John Gill's Exposition of the Whole Bible
Proverbs 30:2
Surely I am more brutish than [any] man,.... "Every man is [become] brutish in his knowledge"; man in his original state was a knowing creature but sinning lost his knowledge, and "became like the beasts that perish"; hence we read of the "brutish among the people": but Agur thought himself not only brutish among the rest, but more brutish than any.
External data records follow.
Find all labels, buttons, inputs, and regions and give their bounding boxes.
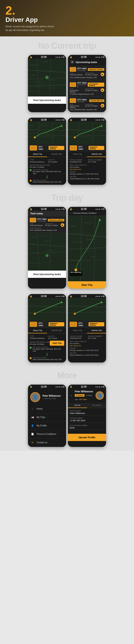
sidebar-username-9: Peter Williamson: [42, 394, 61, 397]
trip-day-section: Trip day 🔒 12:30 ▲▲▲ ◈ ▮ Task today: [0, 188, 134, 366]
tab-vehicle-info-3[interactable]: Vehicle Info: [47, 152, 66, 157]
helper-label-8: Helper: [70, 352, 104, 354]
view-upcoming-btn-1[interactable]: View Upcomming tasks: [28, 96, 66, 104]
map-nav-header-6: ← Chemical Delivery, Hamiltone: [68, 211, 106, 215]
phone-vehicle-start: 🔒 12:30 ▲▲▲ ◈ ▮: [68, 294, 106, 362]
battery-icon-3: ▮: [63, 119, 64, 121]
menu-item-profile[interactable]: 👤 My Profile: [28, 422, 66, 430]
tab-about-8[interactable]: About Trip: [68, 328, 87, 334]
status-bar-1: 🔒 12:30 ▲▲▲ ◈ ▮: [28, 55, 66, 59]
phone-no-trip-map: 🔒 12:30 ▲▲▲ ◈ ▮ Rudd Point Haberfi: [28, 55, 66, 112]
play-btn-1[interactable]: ▶: [101, 72, 104, 76]
status-icons-10: ▲▲▲ ◈ ▮: [95, 386, 104, 388]
phone-val-10: +1 987 654 2818: [70, 420, 104, 423]
tab-about-trip-4[interactable]: About Trip: [68, 152, 87, 157]
map-svg-7: [28, 298, 66, 321]
vehicle-thumb-1: [70, 67, 76, 72]
section-title-text: No Current trip: [38, 41, 96, 50]
svg-text:Tempe: Tempe: [51, 87, 55, 88]
map-svg-1: Rudd Point Haberfield Ashfield Summer Hi…: [28, 59, 66, 96]
tab-vehicle-7[interactable]: Vehicle Info: [47, 328, 66, 334]
start-trip-btn-6[interactable]: Start Trip: [68, 281, 106, 288]
lock-icon-10: 🔒: [70, 386, 72, 388]
menu-home-label: Home: [37, 408, 43, 410]
load-val-4: 16.2 tonnes: [70, 166, 104, 168]
tab-vehicle-info-4[interactable]: Vehicle Info: [87, 152, 106, 157]
task-today-card[interactable]: GTY 1024 Chemical ▶ Hamiltone (125km) Ty…: [28, 216, 66, 233]
tab-about-7[interactable]: About Trip: [28, 328, 47, 334]
svg-text:Ashfield: Ashfield: [29, 125, 34, 126]
tab-trip-history-10[interactable]: Trip History: [87, 403, 106, 408]
wifi-icon-4: ◈: [101, 119, 103, 121]
tab-vehicle-8[interactable]: Vehicle Info: [87, 328, 106, 334]
play-btn-5[interactable]: ▶: [61, 223, 64, 227]
play-btn-2[interactable]: ▶: [101, 88, 104, 92]
type-value-1: Chemical Delivery: [70, 74, 84, 76]
load-label-ab3: Load To: [48, 159, 64, 161]
svg-text:Dulwich Park: Dulwich Park: [32, 252, 41, 254]
route-dot-end-3: [30, 180, 32, 182]
task-badge-3: Toronto (987 km): [89, 100, 104, 102]
hero-content: 2. Driver App Driver receive trip assign…: [5, 4, 55, 32]
task-badge-5: Hamiltone (125km): [48, 219, 64, 222]
time-9: 12:30: [41, 386, 47, 388]
trip-card-header-4: GTY 1024 Hamiltone (125km): [68, 144, 106, 152]
svg-text:Summer Hill: Summer Hill: [46, 70, 54, 72]
vehicle-thumb-3: [70, 98, 76, 103]
map-svg-3: Ashfield Summer Hill Dulwich Park Marric…: [28, 122, 66, 144]
battery-icon-5: ▮: [63, 208, 64, 210]
phone-task-today: 🔒 12:30 ▲▲▲ ◈ ▮ Task today GTY 1024 Chem…: [28, 207, 66, 288]
svg-text:Marrickville: Marrickville: [46, 250, 53, 251]
driver-name-field: Driver Name Peter Williamson: [70, 410, 104, 416]
route-connector-7: [47, 353, 47, 356]
menu-item-home[interactable]: ⌂ Home: [28, 405, 66, 413]
menu-item-trips[interactable]: 🚛 My Trips: [28, 413, 66, 422]
menu-item-contact[interactable]: ✉ Contact us: [28, 438, 66, 447]
time-6: 12:30: [81, 208, 87, 210]
menu-trips-label: My Trips: [37, 416, 45, 418]
route-dot-end-7: [30, 357, 32, 359]
helper-val-8: Tonny Williamon (+1 987 654 3210): [70, 354, 104, 356]
owner-val-8: George Jackson (+1 987 654 3213): [70, 349, 104, 351]
play-btn-3[interactable]: ▶: [101, 104, 104, 108]
helper-val-4: Tonny Williamson (+1 987 654 3210): [70, 178, 104, 180]
trip-info-3: Type Chemical Delivery Load To 16.2 tonn…: [28, 157, 66, 185]
status-icons-6: ▲▲▲ ◈ ▮: [95, 208, 104, 210]
map-svg-5: Rudd Point Haberfield Ashfield Summer Hi…: [28, 233, 66, 270]
update-profile-btn-10[interactable]: Upcate Profile: [68, 434, 106, 441]
phone-profile: 🔒 12:30 ▲▲▲ ◈ ▮ ← Peter Williamson In Tr…: [68, 384, 106, 447]
task-today-title: Task today: [30, 212, 43, 215]
edit-vehicle-link-4[interactable]: Edit Vehicle Info: [70, 168, 104, 170]
type-val-5: Chemical Delivery: [30, 224, 44, 226]
vehicle-val-10: R230: [70, 427, 104, 430]
route-dot-start-3: [30, 169, 32, 171]
tab-my-info-10[interactable]: My Info: [68, 403, 87, 408]
vehicle-field: Occupation Number R230: [70, 425, 104, 430]
menu-item-terms[interactable]: 📄 Terms & Conditions: [28, 430, 66, 438]
load-label-4: Max. Load Capacity: [70, 164, 104, 166]
task-card-2[interactable]: GTY 1024 Automobiles ▶ Los Angeles (245k…: [68, 80, 106, 97]
svg-point-15: [46, 77, 48, 78]
svg-point-61: [75, 268, 77, 271]
dep-value-3: 26 June, 09:30pm: [85, 105, 100, 107]
task-sub-3: Electric ▶: [77, 101, 87, 103]
task-card-1[interactable]: GTY 1024 Chemical ▶ Hamiltone (125km) Ty…: [68, 66, 106, 80]
svg-text:Dulwich Park: Dulwich Park: [72, 241, 82, 243]
trip-dest-badge-4: Hamiltone (125km): [89, 146, 104, 150]
task-card-3[interactable]: GTY 1024 Electric ▶ Toronto (987 km) Typ…: [68, 97, 106, 112]
phone-task-list: 🔒 12:30 ▲▲▲ ◈ ▮ ✕ Upcomming tasks: [68, 55, 106, 112]
task-list-header: ✕ Upcomming tasks: [68, 59, 106, 66]
edit-vehicle-link-8[interactable]: Edit Vehicle Info: [70, 345, 104, 346]
signal-icon-9: ▲▲▲: [55, 386, 61, 388]
back-arrow-6[interactable]: ←: [70, 212, 72, 214]
map-svg-4: [68, 122, 106, 144]
hero-description: Driver receive trip assigned by admin wh…: [5, 25, 55, 32]
close-btn[interactable]: ✕: [70, 60, 74, 64]
start-trip-btn-7[interactable]: Start Trip: [50, 341, 64, 346]
wifi-icon-3: ◈: [61, 119, 63, 121]
load-val-7: 16.2 tonnes: [48, 337, 64, 339]
back-arrow-10[interactable]: ←: [70, 394, 73, 397]
tab-about-trip-3[interactable]: About Trip: [28, 152, 47, 157]
profile-header-10: ← Peter Williamson In Transit In Truck n…: [68, 388, 106, 403]
view-upcoming-btn-5[interactable]: View Upcomming tasks: [28, 270, 66, 278]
So Plato o says of some souls living on earth, that they are θηριωδεις, of a brutish nature; see Jeremiah 10:14. Or I think the words may be rendered, "a brute [am] I [rather] than a man" p; have more of the brute than of the man, especially in the sight and presence of God; a very beast before him, or in comparison of other wise, holy, and good men; or with respect to the knowledge of spiritual, divine, and heavenly things, Psalms 73:22; or "a brute [was] I from [the time]", or "[ever since I was] a man" q; as soon as be was born, being born in sin, and like a wild ass's colt, Job 11:12;
and have not the understanding of a man; or "of Adam" r; who was made after the image of God, which consisted in knowledge as well as holiness; who knew much of God, his nature, perfections, and persons; of the creatures, and the works of his hands and of all things in nature; but affecting more knowledge than he should lost in a great measure what he had, and brought his posterity in and left them in a state of blindness and ignorance, one of whose sons Agur was: or his meaning is, that he had not the understanding, as not of Adam in innocence, and of prophets and other eminent men of God, so not of ordinary men of those who had, he least share of the knowledge of divine things. Aben Ezra, who takes Ithiel and Ucal to be scholars or companions of Agur, supposes, that they asked him questions concerning the divine Being, nature, and perfections, to which he answers in this strain; showing his insufficiency to give them any instruction or satisfaction in such matters, or to discourse on such sublime subjects: or rather his view was to show the blindness and ignorance of human nature with respect to divine things he was about to treat of; and particularly to observe, that the knowledge of a Saviour, and salvation by him, were not from nature, and attainable by that; and that a man must first know himself, his own folly and ignorance, before he can have any true knowledge of Ithiel and Ucal, the mighty Saviour and Redeemer; of the need of him, and of interest in him. Some think his view is to prove that his words, his prophecy, or what he was about to say, or did say, must be owing entirely to divine inspiration; since he was of himself; and without a divine revelation, so very blind, dark, and ignorant; it could not be owing to any natural sagacity of his, who was more brutish than any; nor to any acquired knowledge, or the instruction of men, since he had none, as follows; and so כי, with which the words begin, may be rendered "for" or "because" s, as it usually is, "for I am more brutish, than any man", c.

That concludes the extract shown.